Avoid storing empty files and show an error in Phonos
Closed, ResolvedPublic5 Estimated Story Points
Actions

Assigned To

Authored By

	MusikAnimal
	Dec 1 2022, 7:25 PM

Description

We've found that sometimes Phonos engines return empty audio files, presumably because the IPA passed to it was invalid or otherwise could not be interpreted. While some of that is expected, there's no reason to leave these empty files lingering around in Swift forever. Phonos should automatically delete the file and instead show a user-facing error that audio could not be generated.

Acceptance criteria

Don't store files that are very small (current threshold is 1200 bytes)
Show an error to the user, something like "The generated audio appears to be empty. The given IPA may be invalid, or the engine can't interpret it. Using the '$1' parameter may help."
- NOTE: It's not really safe to say the given parameters are definitively invalid; instead we just want to hint that it could be fixed by editorial trial-and-error.

Details

	Subject	Repo	Branch	Lines +/-
	Add a minimum file size and show an error if a file less than it	mediawiki/extensions/Phonos	master	+33 -5

Customize query in gerrit

Related Objects

Mentioned In: T322787: IPA can be optional only if a wikidata item or audio file is provided
rEPHN379653ad8505: GoogleEngine: don't remove parentheses from IPA input
rEPHN3b95fe4e208a: Add a minimum file size and show an error if a file less than it
Mentioned Here: T319379: Add option to not convert to MP3 via LAME
P42430 All(?) IPA phonemes google recognises in individual phonos tags

Event Timeline

MusikAnimal created this task.Dec 1 2022, 7:25 PM

Restricted Application added a subscriber: Aklapper. · View Herald TranscriptDec 1 2022, 7:25 PM

MusikAnimal claimed this task.Dec 1 2022, 8:43 PM

MusikAnimal edited projects, added Community-Tech (CommTech-Sprint-37); removed Community-Tech.

MusikAnimal moved this task from Ready 🎬 to In Development 💻 on the Community-Tech (CommTech-Sprint-37) board.

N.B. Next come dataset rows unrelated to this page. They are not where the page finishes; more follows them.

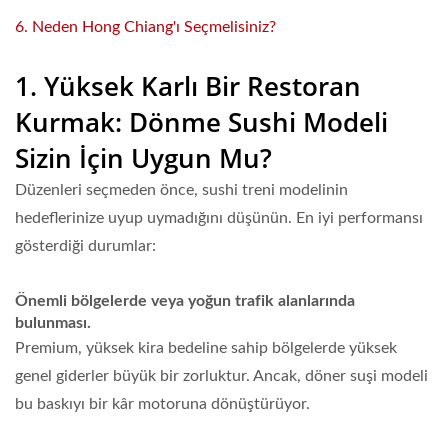
6. Neden Hong Chiang'ı Seçmelisiniz?
1. Yüksek Karlı Bir Restoran
Kurmak: Dönme Sushi Modeli
Sizin İçin Uygun Mu?
Düzenleri seçmeden önce, sushi treni modelinin
hedeflerinize uyup uymadığını düşünün. En iyi performansı
gösterdiği durumlar:
Önemli bölgelerde veya yoğun trafik alanlarında
bulunması.
Premium, yüksek kira bedeline sahip bölgelerde yüksek
genel giderler büyük bir zorluktur. Ancak, döner suşi modeli
bu baskıyı bir kâr motoruna dönüştürüyor.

MusikAnimal renamed this task from Automatically delete 0 byte files and show an error in Phonos to Automatically delete empty files and show an error in Phonos.Dec 1 2022, 9:48 PM

Change 863051 had a related patch set uploaded (by MusikAnimal; author: MusikAnimal):

[mediawiki/extensions/Phonos@master] Add a minimum file size and show an error if a file less than it

https://gerrit.wikimedia.org/r/863051

gerritbot added a project: Patch-For-Review.Dec 1 2022, 11:02 PM

See what others think of my solution. I got to coding an realized that we can probably safely deduce audio is empty (i.e. created but < 0:01 in length) solely by going by the byte length of the raw MP3 data, and not have to first create the file. This avoids unnecessary operations in Swift. An alternative is do like Extension:Score and use a script to get the length of the audio and go by that, but this would require a trip through Shellbox which we want to avoid if possible.

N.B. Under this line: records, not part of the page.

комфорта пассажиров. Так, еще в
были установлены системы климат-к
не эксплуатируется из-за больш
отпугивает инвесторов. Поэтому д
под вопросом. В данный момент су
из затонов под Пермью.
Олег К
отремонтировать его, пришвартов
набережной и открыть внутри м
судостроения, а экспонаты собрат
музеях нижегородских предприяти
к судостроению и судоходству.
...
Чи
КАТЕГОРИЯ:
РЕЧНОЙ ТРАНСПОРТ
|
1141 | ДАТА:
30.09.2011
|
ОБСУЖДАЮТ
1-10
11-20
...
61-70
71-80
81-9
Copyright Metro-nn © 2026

I tested many short words like "a", "hi", etc., and all are well over the minimum size I went with of 1200 bytes. For now, I've only done this for the Google engine since I know others (eSpeak in particular) generates shorter audio files.

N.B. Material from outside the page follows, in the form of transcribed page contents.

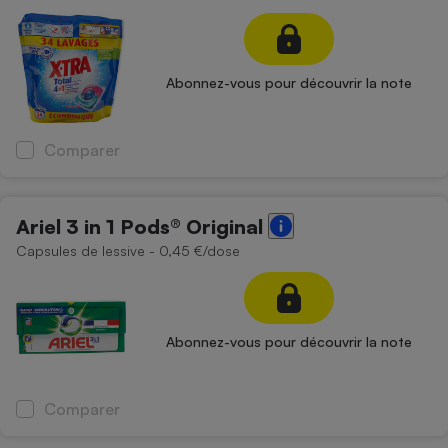
Abonnez-vous pour découvrir la note
Comparer
Ariel 3 in 1 Pods® Original
Capsules de lessive - 0,45 €/dose
Abonnez-vous pour découvrir la note
Comparer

MusikAnimal renamed this task from Automatically delete empty files and show an error in Phonos to Avoid storing empty files and show an error in Phonos.Dec 1 2022, 11:24 PM

MusikAnimal updated the task description. (Show Details)

For comparison, the first one here is empty and 1,056 bytes long.

• JMcLeod_WMF moved this task from Backlog to 🌟Top Priority on the MediaWiki-extensions-Phonos board.Dec 2 2022, 2:56 PM

Change 863051 merged by jenkins-bot:

[mediawiki/extensions/Phonos@master] Add a minimum file size and show an error if a file less than it

https://gerrit.wikimedia.org/r/863051

MusikAnimal mentioned this in rEPHN3b95fe4e208a: Add a minimum file size and show an error if a file less than it.Dec 2 2022, 3:50 PM

ReleaseTaggerBot added a project: MW-1.40-notes (1.40.0-wmf.13; 2022-12-05).Dec 2 2022, 4:00 PM

Maintenance_bot removed a project: Patch-For-Review.Dec 2 2022, 4:30 PM

QA notes: Examples of IPA that generate empty audio:

<phonos lang="en" ipa="ˈkɑːtɑːr, kəˈtɑːr" />
<phonos lang="ar" ipa="Ķuḍā'ī" />
<phonos lang="ar" ipa="foobar" />

Hopefully it's easy to create more examples. Basically just refrain from using the text parameter and give it bogus IPA (noting the first two examples above are not actually bogus, though!), it will often fail.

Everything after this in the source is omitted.